A la noche iba a cenar con su hija, el yerno y los nietos, y a medida que avanzaba el correr de los años, sus pocos temas lo fueron conduciendo a hacer siempre los mismos comentarios, las mismas frases y hasta las mismas preguntas, que en cierto punto llegaban en ocasiones a causar fastidio en su familia por tener que estarle contestando siempre lo mismo. De todas maneras, el cariño que recibía siempre era grande, y todos lo cuidaban y protegían. Le perdonaban que la edad lo convirtiera nuevamente en un chico, y esperaban, pese a los años depositados en su haber, que viviera muchos años más, porque les agradaba su compañía, y hasta les causaba gracia sus repeticiones, eran parte de su identidad, y pese a que a veces podía resultar demasiado reiterativo, buscaban no apartarlo después de todos los años que él les dedicó en sus infancias, en sus crecimientos.

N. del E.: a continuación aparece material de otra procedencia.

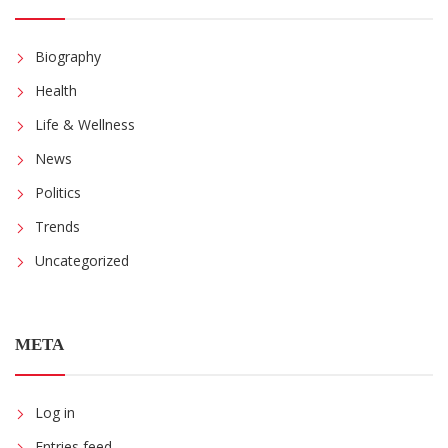
Biography
Health
Life & Wellness
News
Politics
Trends
Uncategorized
META
Log in
Entries feed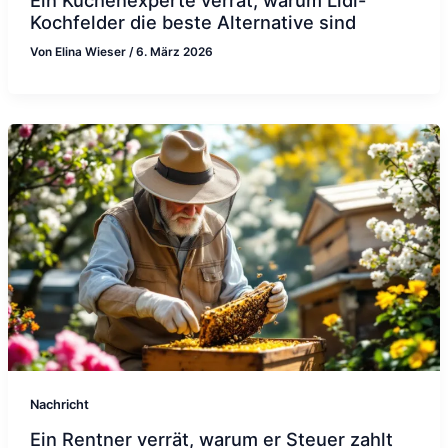
Kochfelder die beste Alternative sind
Von
Elina Wieser
/
6. März 2026
Nachricht
Ein Rentner verrät, warum er Steuer zahlt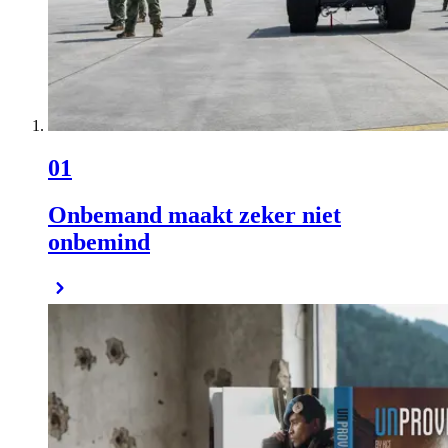
01
Onbemand maakt zeker niet
onbemind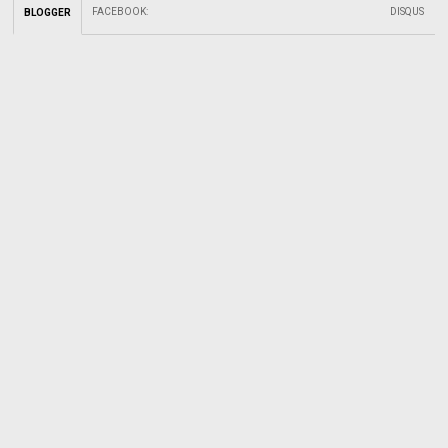
FACEBOOK
:
DISQUS
BLOGGER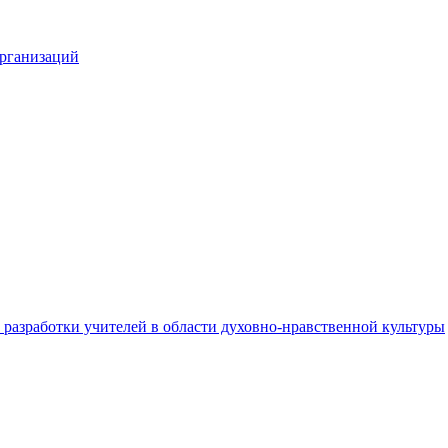
организаций
разработки учителей в области духовно-нравственной культуры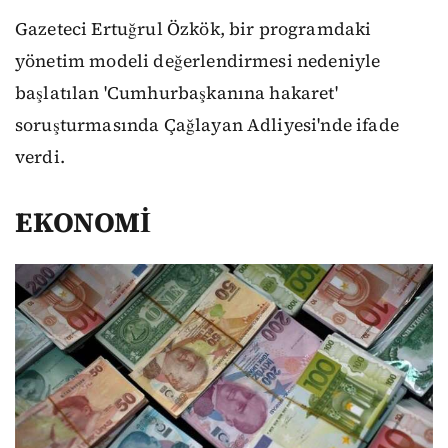
Gazeteci Ertuğrul Özkök, bir programdaki
yönetim modeli değerlendirmesi nedeniyle
başlatılan 'Cumhurbaşkanına hakaret'
soruşturmasında Çağlayan Adliyesi'nde ifade
verdi.
EKONOMİ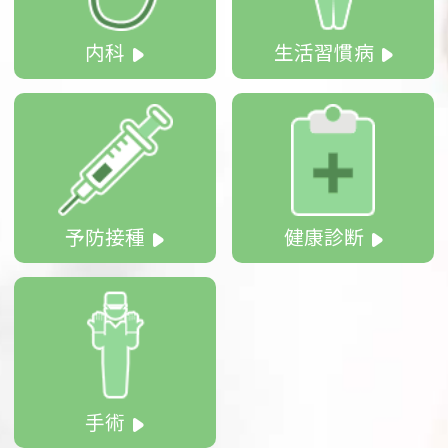
内科
生活習慣病
予防接種
健康診断
手術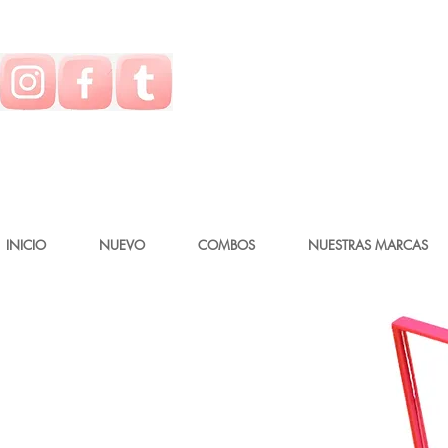
INICIO
NUEVO
COMBOS
NUESTRAS MARCAS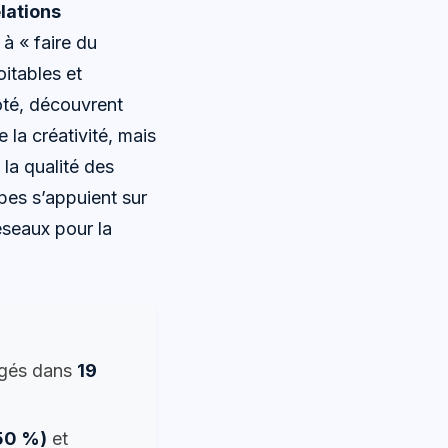
lations
 à « faire du
oitables et
ôté, découvrent
 la créativité, mais
la qualité des
ipes s’appuient sur
éseaux pour la
ogés dans
19
(50 %)
et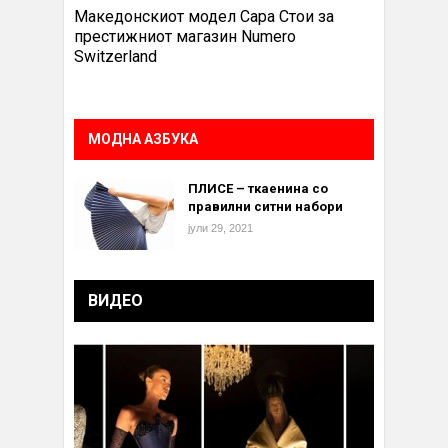
Македонскиот модел Сара Стои за
престижниот магазин Numero
Switzerland
МОДНА АЗБУКА
ПЛИСЕ – ткаенина со
правилни ситни набори
јули 29, 2021
ВИДЕО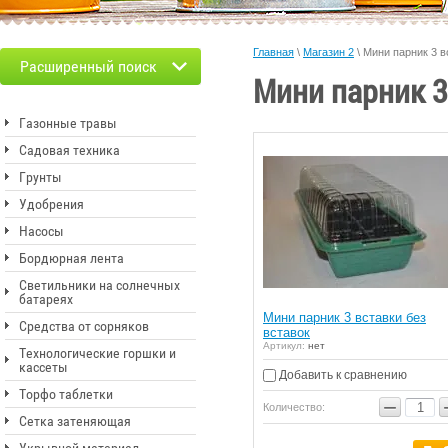
Главная
\
Магазин 2
\
Мини парник 3 в
Расширенный поиск
Мини парник 3
Газонные травы
Садовая техника
Грунты
Удобрения
Насосы
Бордюрная лента
Светильники на солнечных
батареях
Мини парник 3 вставки без
Средства от сорняков
вставок
Артикул:
нет
Технологические горшки и
кассеты
Добавить к сравнению
Торфо таблетки
−
Количество:
Сетка затеняющая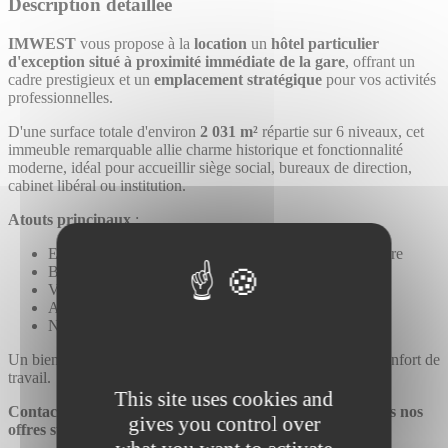
Description détaillée
IMWEST
vous propose à la
location
un
hôtel particulier
d'exception
situé à proximité immédiate de la gare
, offrant un
cadre prestigieux et un
emplacement stratégique
pour vos activités
professionnelles.
D'une surface totale d'environ
2 031 m²
répartie sur 6 niveaux, cet
immeuble remarquable allie charme historique et fonctionnalité
moderne, idéal pour accueillir siège social, bureaux de direction,
cabinet libéral ou institution.
Atouts principaux
:
Emplacement premium à proximité immédiate de la gare
Belle visibilité et accessibilité
Volumes généreux et lumineux
Architecture de caractère
Nombreuses possibilités d'aménagement
Un bien rare sur le marché, alliant prestige, accessibilité et confort de
travail.
This site uses cookies and
Contactez IMWEST au 02 57 70 07 77
-
Retrouvez toutes nos
gives you control over
offres sur www.imwest.fr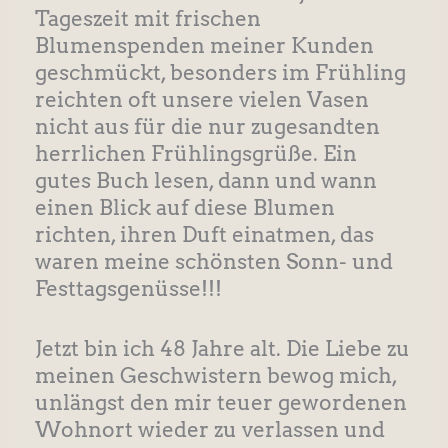
Tageszeit mit frischen
Blumenspenden meiner Kunden
geschmückt, besonders im Frühling
reichten oft unsere vielen Vasen
nicht aus für die nur zugesandten
herrlichen Frühlingsgrüße. Ein
gutes Buch lesen, dann und wann
einen Blick auf diese Blumen
richten, ihren Duft einatmen, das
waren meine schönsten Sonn- und
Festtagsgenüsse!!!
Jetzt bin ich 48 Jahre alt. Die Liebe zu
meinen Geschwistern bewog mich,
unlängst den mir teuer gewordenen
Wohnort wieder zu verlassen und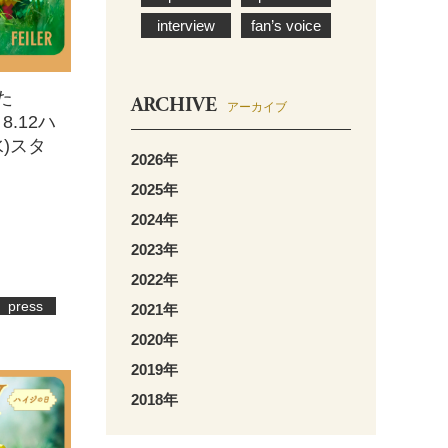
interview
fan’s voice
た
ARCHIVE
アーカイブ
 8.12ハ
水)スタ
2026年
2025年
2024年
2023年
2022年
press
2021年
2020年
2019年
2018年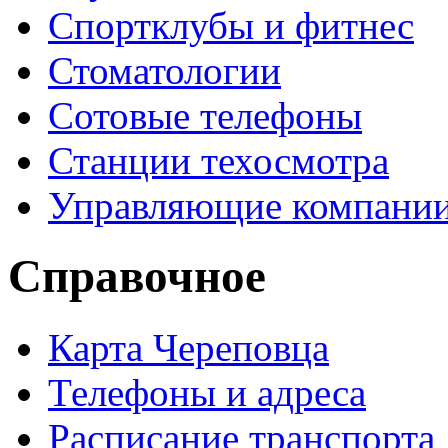
Спортклубы и фитнес
Стоматологии
Сотовые телефоны
Станции техосмотра
Управляющие компани
Справочное
Карта Череповца
Телефоны и адреса
Расписание транспорта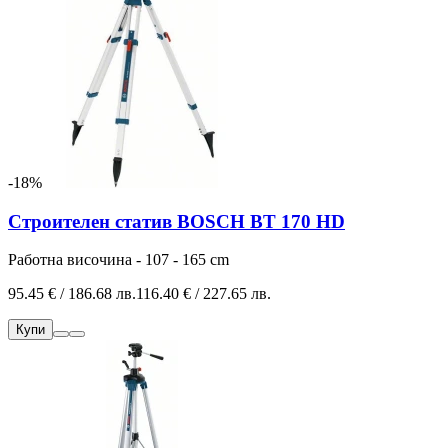
-18%
Строителен статив BOSCH BT 170 HD
Работна височина - 107 - 165 cm
95.45 € / 186.68 лв.
116.40 € / 227.65 лв.
Купи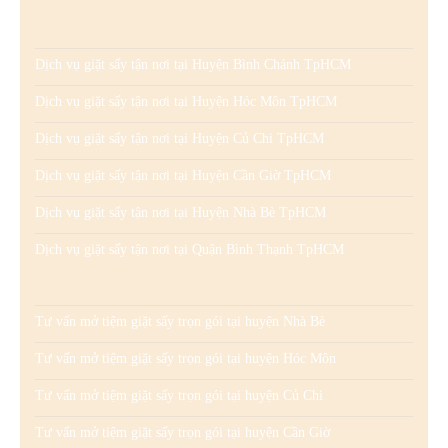
Dịch vụ giặt sấy tận nơi tại Huyện Bình Chánh TpHCM
Dịch vụ giặt sấy tận nơi tại Huyện Hóc Môn TpHCM
Dịch vụ giặt sấy tận nơi tại Huyện Củ Chi TpHCM
Dịch vụ giặt sấy tận nơi tại Huyện Cần Giờ TpHCM
Dịch vụ giặt sấy tận nơi tại Huyện Nhà Bè TpHCM
Dịch vụ giặt sấy tận nơi tại Quận Bình Thạnh TpHCM
Tư vấn mở tiệm giặt sấy trọn gói tại huyện Nhà Bè
Tư vấn mở tiệm giặt sấy trọn gói tại huyện Hóc Môn
Tư vấn mở tiệm giặt sấy trọn gói tại huyện Củ Chi
Tư vấn mở tiệm giặt sấy trọn gói tại huyện Cần Giờ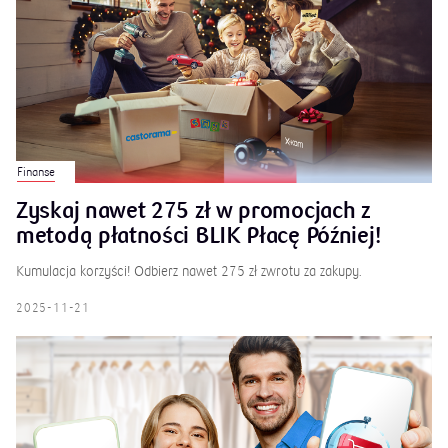
Finanse
Zyskaj nawet 275 zł w promocjach z
metodą płatności BLIK Płacę Później!
Kumulacja korzyści! Odbierz nawet 275 zł zwrotu za zakupy.
2025-11-21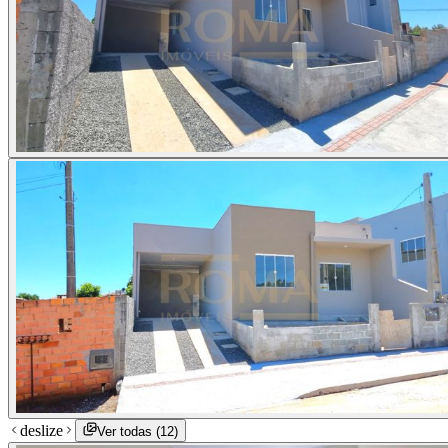
deslize
Ver todas (
12
)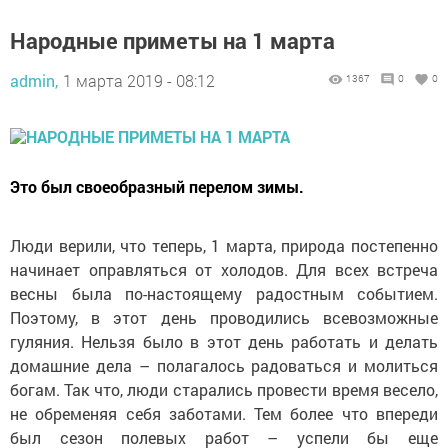
Народные приметы на 1 марта
admin,
1 марта 2019 - 08:12
1367
0
0
Это был своеобразный перелом зимы.
Люди верили, что теперь, 1 марта, природа постепенно
начинает оправляться от холодов. Для всех встреча
весны была по-настоящему радостным событием.
Поэтому, в этот день проводились всевозможные
гуляния. Нельзя было в этот день работать и делать
домашние дела – полагалось радоваться и молиться
богам. Так что, люди старались провести время весело,
не обременяя себя заботами. Тем более что впереди
был сезон полевых работ – успели бы еще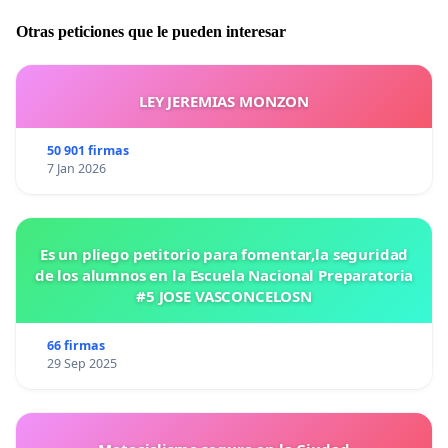
Otras peticiones que le pueden interesar
LEY JEREMIAS MONZON
50 901 firmas
7 Jan 2026
Es un pliego petitorio para fomentar,la seguridad
de los alumnos en la Escuela Nacional Preparatoria
#5 JOSE VASCONCELOSN
66 firmas
29 Sep 2025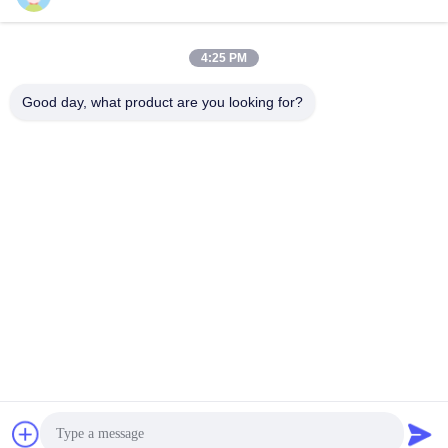
verzamelen van
Kwaliteitscontrole
hbkedacc@gmail.com
stof voor
houtbewerking
Nieuws
4:25 PM
86-0317-
8188867
Industriële
Sitemap
Good day, what product are you looking for?
afdalingstabel
No. 89 Zuid,
Privacybeleid
Huangguantun
de trekker van de
Village, Siying
lassendamp
Town, Botou City,
provincie Hebei
Air Pollution
Control
Equipment
industriële
stofafscheideronderdelen
Industrial Valves
De Goede Kwaliteit van China Dust Collection Systems Leverancier.
Copyright © 2024-2026 Hebei Qiaoda Environmental Protection
Technology Co., Ltd. . Alle rechten voorbehoudena.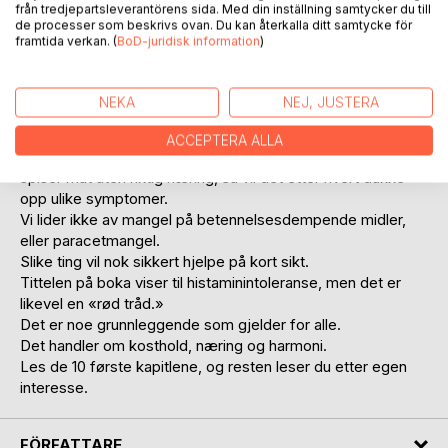
Vi har et utrolig immunforsvar.
från tredjepartsleverantörens sida. Med din inställning samtycker du till
de processer som beskrivs ovan. Du kan återkalla ditt samtycke för
For at kroppen skal være i stand til å regulere seg selv, så
framtida verkan. (
BoD-juridisk information
)
må vi ha et balansert og næringsrikt kosthold. Vi må ha
harmoni og sunne relasjoner.
Når kroppen mangler næringsstoffer, vitaminer, mineraler,
NEKA
NEJ, JUSTERA
aminosyrer eller at vi blir utsatt for stress og traumer, så
prøver kroppen å kompensere.
ACCEPTERA ALLA
Jo lengre vi kjører på med stress og jag, jo lengre tid vi
spiser mat uten riktig næring, så vil det etter hvert dukke
opp ulike symptomer.
Vi lider ikke av mangel på betennelsesdempende midler,
eller paracetmangel.
Slike ting vil nok sikkert hjelpe på kort sikt.
Tittelen på boka viser til histaminintoleranse, men det er
likevel en «rød tråd.»
Det er noe grunnleggende som gjelder for alle.
Det handler om kosthold, næring og harmoni.
Les de 10 første kapitlene, og resten leser du etter egen
interesse.
FÖRFATTARE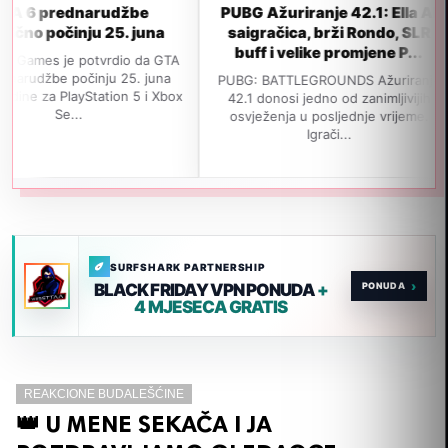
dnarudžbe
PUBG Ažuriranje 42.1: Ella AI
GTA 
inju 25. juna
saigračica, brži Rondo, SLR
izl
buff i velike promjene P...
e potvrdio da GTA
počinju 25. juna
PUBG: BATTLEGROUNDS Ažuriranje
Navodn
ayStation 5 i Xbox
42.1 donosi jedno od zanimljivijih
izađe 
...
osvježenja u posljednje vrijeme.
jedan 
Igrači...
SURFSHARK PARTNERSHIP
›
BLACK FRIDAY VPN PONUDA
+
4 MJESECA GRATIS
REAKCIONE BUDALEŠĆINE
👑 U MENE SEKAČA I JA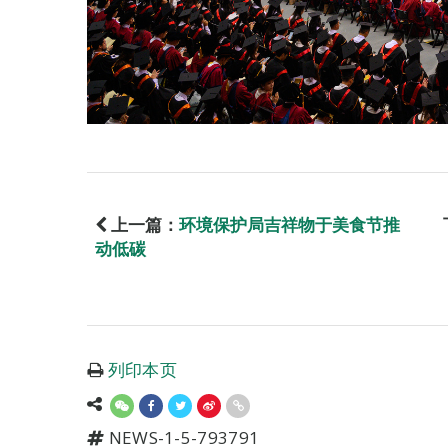
上一篇：
环境保护局吉祥物于美食节推
动低碳
列印本页
NEWS-1-5-793791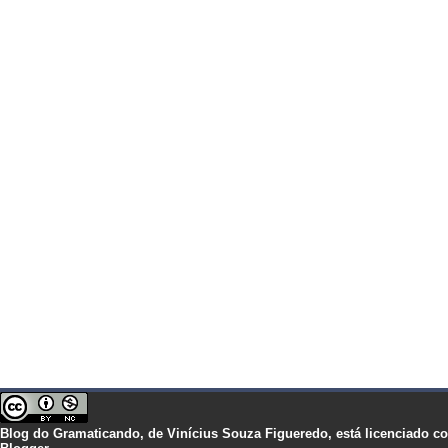
Blog do Gramaticando,
de
Vinícius Souza Figueredo,
está licenciado 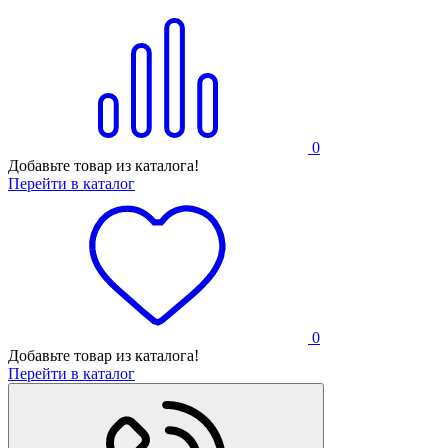
0
Добавьте товар из каталога!
Перейти в каталог
0
Добавьте товар из каталога!
Перейти в каталог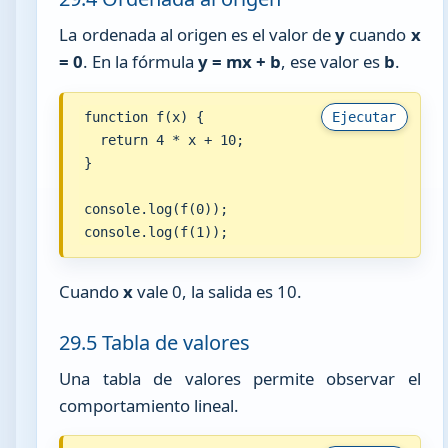
La ordenada al origen es el valor de
y
cuando
x
= 0
. En la fórmula
y = mx + b
, ese valor es
b
.
function f(x) {

Ejecutar
  return 4 * x + 10;

}

console.log(f(0));

console.log(f(1));
Cuando
x
vale 0, la salida es 10.
29.5 Tabla de valores
Una tabla de valores permite observar el
comportamiento lineal.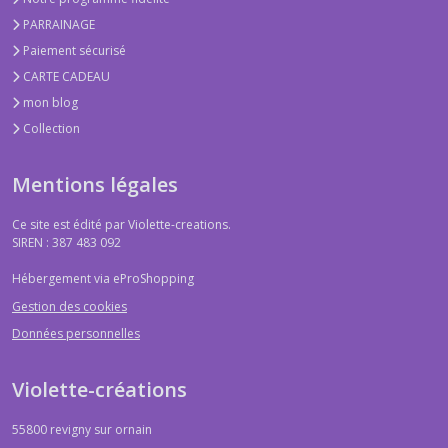
PARRAINAGE
Paiement sécurisé
Jogging
(3)
CARTE CADEAU
mon blog
Collection
Béret
(1)
Mentions légales
Afficher
Ce site est édité par Violette-creations.
SIREN : 387 483 092
les
résultats
Hébergement via eProShopping
Gestion des cookies
Données personnelles
Violette-créations
55800
revigny sur ornain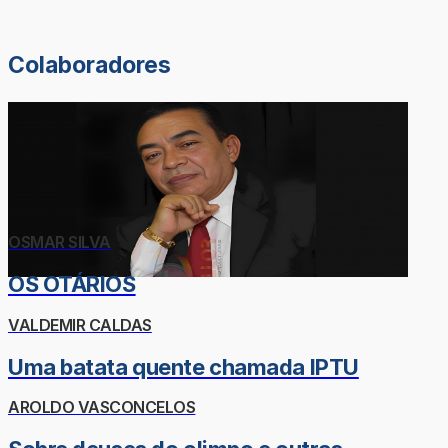
Colaboradores
OSMAR SILVA
OS OTÁRIOS
VALDEMIR CALDAS
Uma batata quente chamada IPTU
AROLDO VASCONCELOS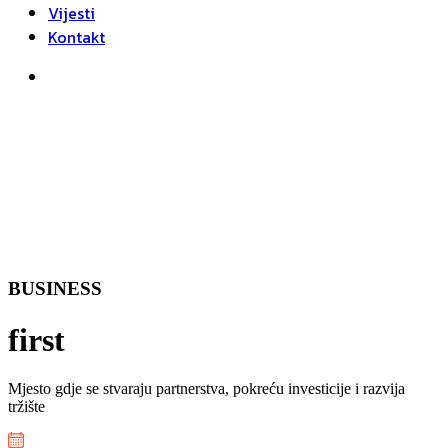
Vijesti
Kontakt
BUSINESS
first
Mjesto gdje se stvaraju partnerstva, pokreću investicije i razvija
tržište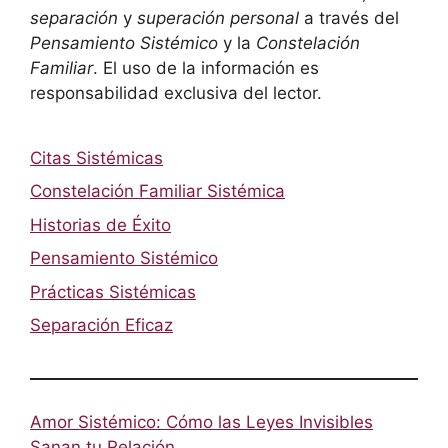
separación
y
superación personal
a través del
Pensamiento Sistémico
y la
Constelación
Familiar
. El uso de la información es
responsabilidad exclusiva del lector.
Citas Sistémicas
Constelación Familiar Sistémica
Historias de Éxito
Pensamiento Sistémico
Prácticas Sistémicas
Separación Eficaz
Amor Sistémico: Cómo las Leyes Invisibles
Sanan tu Relación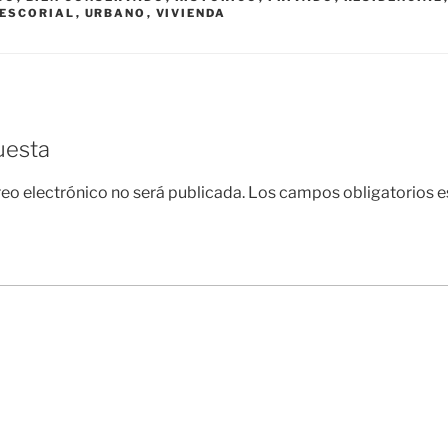
 ESCORIAL
,
URBANO
,
VIVIENDA
uesta
reo electrónico no será publicada.
Los campos obligatorios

Además siempre era una gran incógnita qué sería del día siguiente si no estuviera él para decirles esas frases que ellos inconscientemente terminaban repitiendo en los lugares donde generalmente pasaban más tiempo, como la oficina, la escuela o la universidad, frases como “qué cosa” o el cocoliche que lo llevaba a decir “tutto si combina” cuando dos sucesos atípicos se relacionaban.

Y así, cada día que pasa, cada día que él viste esas mismas ropas, que esa imagen camina esas mismas calles, que esa cara realiza esos mismos gestos, que esa presencia comparte esas mismas mesas, que esa cabeza comenta esas mismas cosas, van marcando un camino, constante y eterno, que lo identifica y lo hace inmortal en la memoria de las personas que lo conocieron. Y el día en que debamos aprender a convivir sin su presencia física, no dejará de ser recordado cuando inconscientemente quienes lo conozcan gesticulen, digan o hagan lo que él durante todos los últimos años de su vida enseñó religiosamente día a día.

1 comentario:

Anónimo dijo...

Muy emotivo Ferchum. Me sorprende que no haya ningún comentario porque está muy bien escrito. Me gustó mucho cómo describís la rutina del viejo, y cómo señalás que eso no lo aburre, sino que le da confianza, seguridad. Uno no puede estar corriendo riesgos todo el tiempo, y tener una rutina, hacer algo que uno sepa hacer, es importante. Ya sé, deliré de nuevo.

Sólo quería decir que es un cuento que va creciendo en emotividad y que culmina con esa idea de que "los muertos no mueren, viven en el recuerdo de sus seres queridos", pero acá vos das una vuelta de tuerca y decís que no sólo viven en el recuerdo de las personas que los quisieron, sino en sus gestos, palabras, etc.